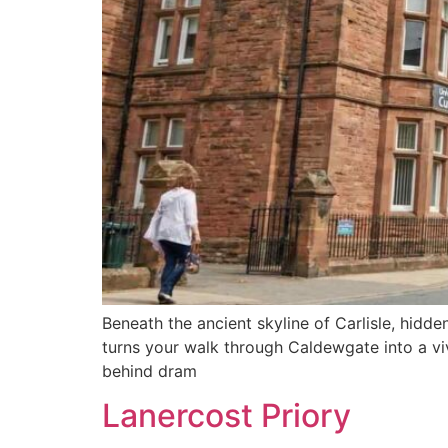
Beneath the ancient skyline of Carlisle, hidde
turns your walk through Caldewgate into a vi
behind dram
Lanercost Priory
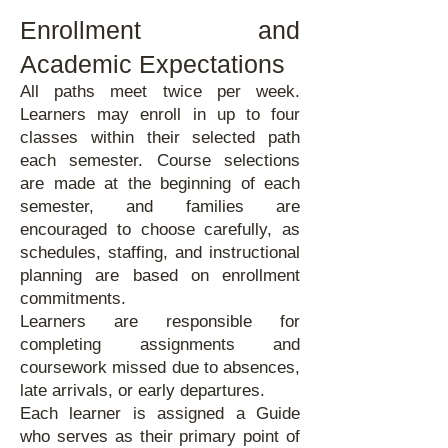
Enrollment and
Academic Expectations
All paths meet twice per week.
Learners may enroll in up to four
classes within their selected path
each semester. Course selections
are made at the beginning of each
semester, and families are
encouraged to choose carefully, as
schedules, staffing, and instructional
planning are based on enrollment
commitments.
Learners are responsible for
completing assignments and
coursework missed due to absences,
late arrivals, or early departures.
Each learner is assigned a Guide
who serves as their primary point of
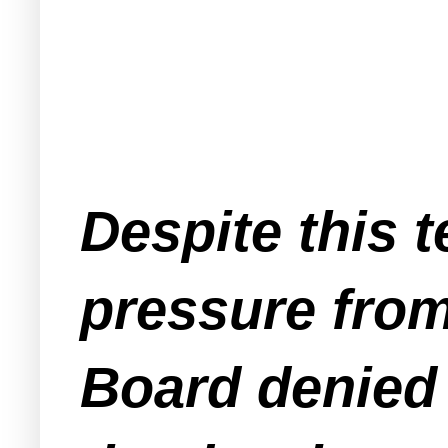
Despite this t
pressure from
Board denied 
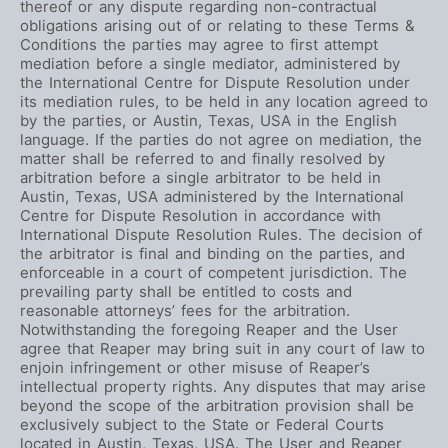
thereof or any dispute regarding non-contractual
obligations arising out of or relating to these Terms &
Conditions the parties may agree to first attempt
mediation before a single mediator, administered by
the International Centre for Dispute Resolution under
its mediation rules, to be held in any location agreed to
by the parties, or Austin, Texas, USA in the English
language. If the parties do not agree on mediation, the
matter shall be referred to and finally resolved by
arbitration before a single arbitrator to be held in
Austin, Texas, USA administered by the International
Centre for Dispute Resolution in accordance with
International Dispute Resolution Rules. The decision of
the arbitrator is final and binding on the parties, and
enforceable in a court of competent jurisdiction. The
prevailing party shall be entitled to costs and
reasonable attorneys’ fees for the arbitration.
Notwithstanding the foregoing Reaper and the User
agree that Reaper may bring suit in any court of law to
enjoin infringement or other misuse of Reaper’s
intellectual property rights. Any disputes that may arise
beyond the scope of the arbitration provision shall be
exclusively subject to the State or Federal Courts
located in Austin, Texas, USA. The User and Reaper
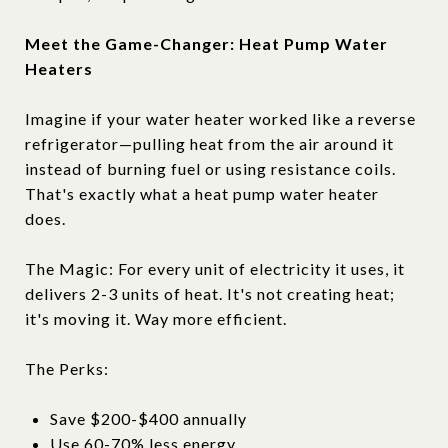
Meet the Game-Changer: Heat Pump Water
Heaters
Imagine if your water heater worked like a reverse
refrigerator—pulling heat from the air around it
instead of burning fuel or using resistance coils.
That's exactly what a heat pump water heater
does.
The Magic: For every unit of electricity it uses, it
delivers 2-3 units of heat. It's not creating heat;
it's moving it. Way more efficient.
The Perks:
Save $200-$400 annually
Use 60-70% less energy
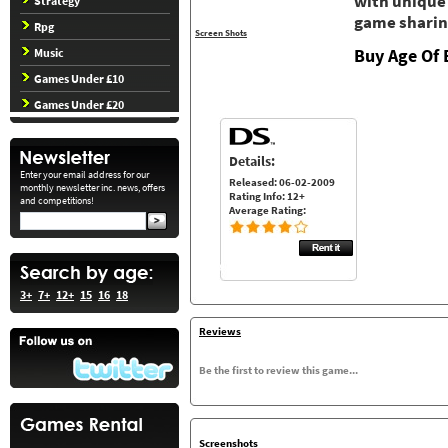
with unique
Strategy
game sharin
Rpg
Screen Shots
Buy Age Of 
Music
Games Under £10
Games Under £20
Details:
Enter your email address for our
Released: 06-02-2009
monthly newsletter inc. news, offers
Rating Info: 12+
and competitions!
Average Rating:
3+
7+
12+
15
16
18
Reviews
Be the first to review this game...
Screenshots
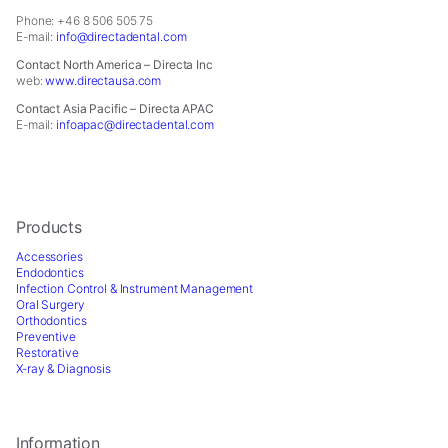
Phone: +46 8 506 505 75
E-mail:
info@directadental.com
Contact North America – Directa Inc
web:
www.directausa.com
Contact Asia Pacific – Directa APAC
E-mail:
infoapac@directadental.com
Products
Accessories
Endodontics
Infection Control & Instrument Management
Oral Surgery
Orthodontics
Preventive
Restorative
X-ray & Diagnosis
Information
· · · · · · ·
▸ Aim of the exercise: Your answer must be the exact lines of the records from the first one through the line containing "Each learner is assigned a Guide", with no pictures in it.

▸ Result of this task:
Beneath the ancient skyline of Carlisle, hidde
turns your walk through Caldewgate into a vi
behind dram
Lanercost Priory
Enrollment and
Academic Expectations
All paths meet twice per week.
Learners may enroll in up to four
classes within their selected path
each semester. Course selections
are made at the beginning of each
semester, and families are
encouraged to choose carefully, as
schedules, staffing, and instructional
planning are based on enrollment
commitments.
Learners are responsible for
completing assignments and
coursework missed due to absences,
late arrivals, or early departures.
Each learner is assigned a Guide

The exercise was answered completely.